Espaces verts

SOMMAIRE :

   1. Déchets

   2. Énergie

   3. Eau

   4. Bruit

   5. Préservation des sols - Biodiversité

   6. Sensibilisation

1. Déchets

•    Je composte les déchets d’entretien des espaces verts :
      •    je broie les déchets de taille,
      •    je mélange les déchets de tonte ou les feuilles mortes,
      •    je retourne régulièrement en vérifiant l’humidité, j’arrose si nécessaire,
      •    je laisse maturer pendant 6 à 8 mois,
      •    j’utilise le compost comme amendement du sol.
•    Je récupère les huiles de vidange de la tondeuse pour les éliminer en déchetterie.
•    Je ne brûle pas les déchets banals et dangereux à l’air libre.
•    Si j’utilise des produits phytosanitaires ou des engrais chimiques, je fais éliminer les contenants ou les restes hors d’usage dans les filières agréées.

2. Énergie


•    J’assure un entretien régulier de mes tracteurs, tondeuses et de manière à ne pas surconsommer (nettoyage des filtres, changement des bougies…).
•    Je choisis des équipements dimensionnés aux activités à réaliser.
•    J’engage un plan de gestion différenciée afin de limiter les interventions avec équipements aux seules zones très fréquentées.

3. Eau


•    Je mets en place la récupération d’eau de pluie pour arroser.
•    Je choisi de planter des espèces locales, mieux adaptées au climat, qui nécessiteront moins d’eau.
•    Je pratique le paillage de manière à maintenir le plus longtemps possible l’humidité au pied des plantes.
•    Si j’ai peu d’espaces verts, j’arrose de préférence le soir ou tôt le matin pour éviter l’évaporation.
•    Sinon, j’installe un réseau d’arrosage intégré : l’arrosage se fait automatiquement au goutte à goutte ; la régulation de la mise en route est assurée par un programmateur horaire qui lance l’arrosage au milieu de la nuit ou encore par une sonde d’humidité.

4. Bruit


•    J’évite de réaliser les travaux bruyants (tonte, taille des arbres) au petit matin ou le week-end.
•    Je vérifie la réglementation sur les activités bruyantes auprès de ma commune.

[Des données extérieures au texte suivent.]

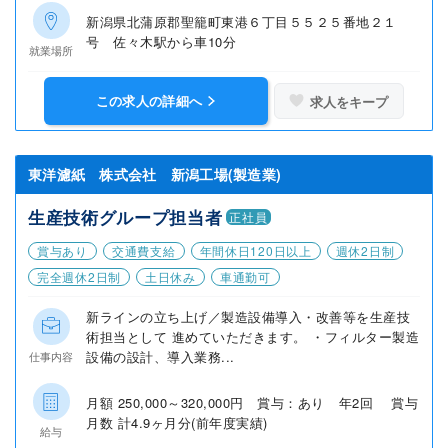
新潟県北蒲原郡聖籠町東港６丁目５５２５番地２１
号 佐々木駅から車10分
就業場所
この求人の詳細へ
求人をキープ
東洋濾紙 株式会社 新潟工場(製造業)
生産技術グループ担当者
正社員
賞与あり
交通費支給
年間休日120日以上
週休2日制
完全週休2日制
土日休み
車通勤可
新ラインの立ち上げ／製造設備導入・改善等を生産技
術担当として 進めていただきます。 ・フィルター製造
設備の設計、導入業務...
仕事内容
月額 250,000～320,000円 賞与：あり 年2回 賞与
月数 計4.9ヶ月分(前年度実績)
給与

5. Préservation des sols - Biodiversité


•    Je protège les sols de l’érosion en installant sur les zones en pente des plantes pérennes et arbustes qui vont stabiliser le terrain par leurs racines.
•    Je vérifie la météo avant d’appliquer des produits phytosanitaires. S’il doit pleuvoir, j’attends, sinon ils seront entraînés dans les cours d’eau et risquent d’altérer le milieu naturel.
•    Je les utilise aux doses prescrites, uniquement là où c’est nécessaire, sinon ils pollueront le sol et les eaux souterraines tout en tuant les nombreuses espèces vivant dans le sol.
•    Je préfère les produits acceptés en agriculture biologique.
•    J’applique un paillage sur les sols des massifs pour éviter la pousse d’herbes non souhaitées (à reconstituer régulièrement avec des branchages broyés).
•    Pour les surfaces stabilisées, je remplace l’utilisation des herbicides chimiques par un désherbeur thermique.
•    J’utilise des coccinelles européennes pour me débarrasser des insectes parasites.
•    A proximité des terrasses, j’installe des pots avec des plantes qui éloignent les moustiques afin d’éviter le recours aux produits répulsifs pour le confort et la santé des clients et du personnel.
•    J’essaye de conserver certaines zones du terrain « sauvages », sans les tondre ni utiliser de produits phytosanitaires pour préserver la biodiversité.
•    Dans le choix de mes plantations, j’utilise des espèces locales : elles seront bien adaptées, minimisant les besoins d’apports.
•    J’engage la conversion de mes espaces verts pour y favoriser la diversité biologique.

6. Sensibilisation


•    J’installe des petites pancartes dans les massifs ou au pied des arbres indiquant le nom des espèces locales plantées.
•    Je plante un jardin d’herbes aromatiques de la région qui pourra faire l’objet d’une animation pour les clients.

Image Magestour temoignage vert
« Nous avons créé une plateforme de compostage : non seulement nous valorisons nos déchets mais en plus quel gain de temps grâce au broyeur ! Plus besoin d’aller et venir et de surveiller le feu. Nous réduisons le volume des déchets directement sur le terrain et nous produisons notre propre engrais ! »
M. KUSTERS, camping Le Paradis, Saint-Léon-sur-Vézère, Dordogne.

Vignette-ampoule 

Même pour les petits sites, il est possible de composter ses déchets verts : utilisez un silo à compost.